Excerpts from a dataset

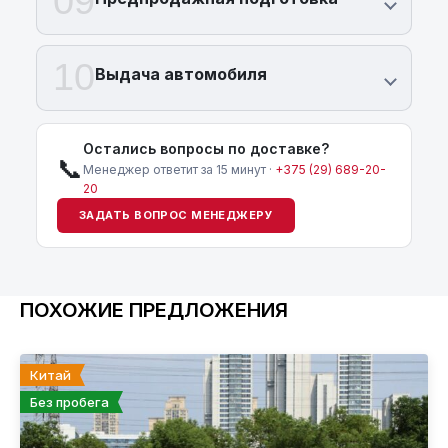
09
10
Выдача автомобиля
Остались вопросы по доставке?
📞
Менеджер ответит за 15 минут ·
+375 (29) 689-20-
20
ЗАДАТЬ ВОПРОС МЕНЕДЖЕРУ
ПОХОЖИЕ ПРЕДЛОЖЕНИЯ
Китай
Без пробега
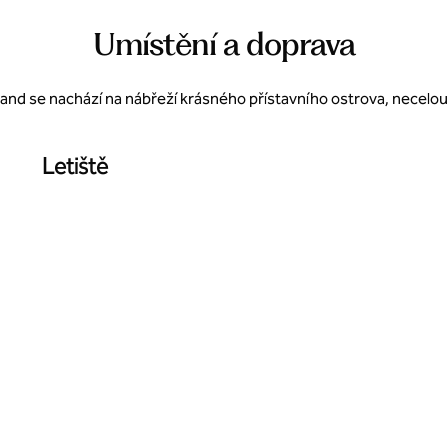
Umístění a doprava
land se nachází na nábřeží krásného přístavního ostrova, necelou
Letiště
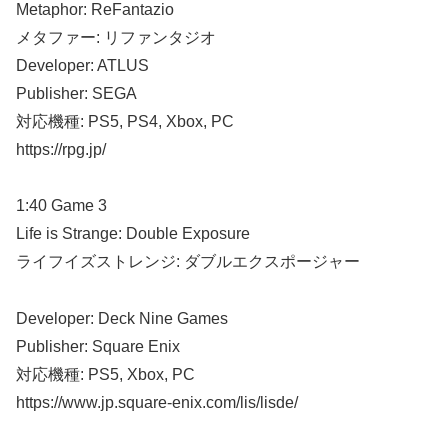
Metaphor: ReFantazio
メタファー: リファンタジオ
Developer: ATLUS
Publisher: SEGA
対応機種: PS5, PS4, Xbox, PC
https://rpg.jp/
1:40 Game 3
Life is Strange: Double Exposure
ライフイズストレンジ: ダブルエクスポージャー
Developer: Deck Nine Games
Publisher: Square Enix
対応機種: PS5, Xbox, PC
https://www.jp.square-enix.com/lis/lisde/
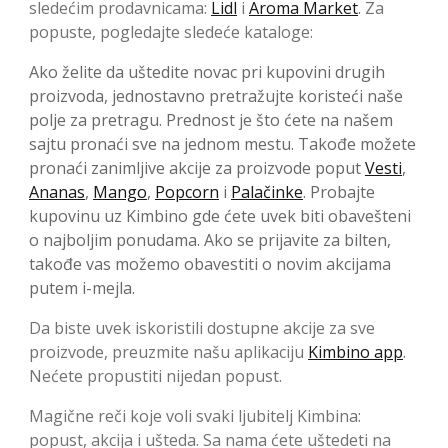
sledećim prodavnicama:
Lidl
i
Aroma Market
. Za
popuste, pogledajte sledeće kataloge:
Ako želite da uštedite novac pri kupovini drugih
proizvoda, jednostavno pretražujte koristeći naše
polje za pretragu. Prednost je što ćete na našem
sajtu pronaći sve na jednom mestu. Takođe možete
pronaći zanimljive akcije za proizvode poput
Vesti
,
Ananas
,
Mango
,
Popcorn
i
Palačinke
. Probajte
kupovinu uz Kimbino gde ćete uvek biti obavešteni
o najboljim ponudama. Ako se prijavite za bilten,
takođe vas možemo obavestiti o novim akcijama
putem i-mejla.
Da biste uvek iskoristili dostupne akcije za sve
proizvode, preuzmite našu aplikaciju
Kimbino app
.
Nećete propustiti nijedan popust.
Magične reči koje voli svaki ljubitelj Kimbina:
popust, akcija i ušteda. Sa nama ćete uštedeti na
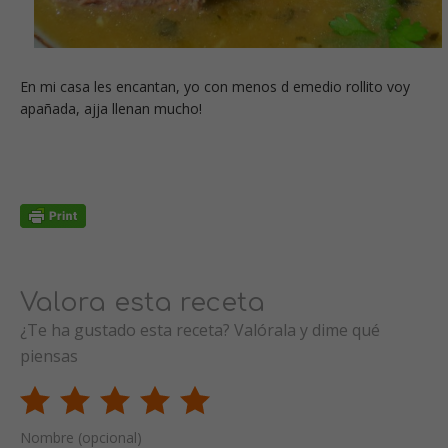
En mi casa les encantan, yo con menos d emedio rollito voy
apañada, ajja llenan mucho!
Valora esta receta
¿Te ha gustado esta receta? Valórala y dime qué
piensas
Nombre (opcional)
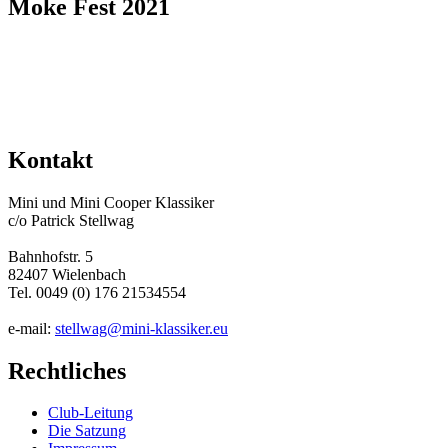
Moke Fest 2021
Kontakt
Mini und Mini Cooper Klassiker
c/o Patrick Stellwag
Bahnhofstr. 5
82407 Wielenbach
Tel. 0049 (0) 176 21534554
e-mail:
stellwag@mini-klassiker.eu
Rechtliches
Club-Leitung
Die Satzung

▶ _Problem requirements_: In the entries above, identify every line with the string "receta".

▶ _Solved problem_:
Valora esta receta
¿Te ha gustado esta receta? Valórala y dime qué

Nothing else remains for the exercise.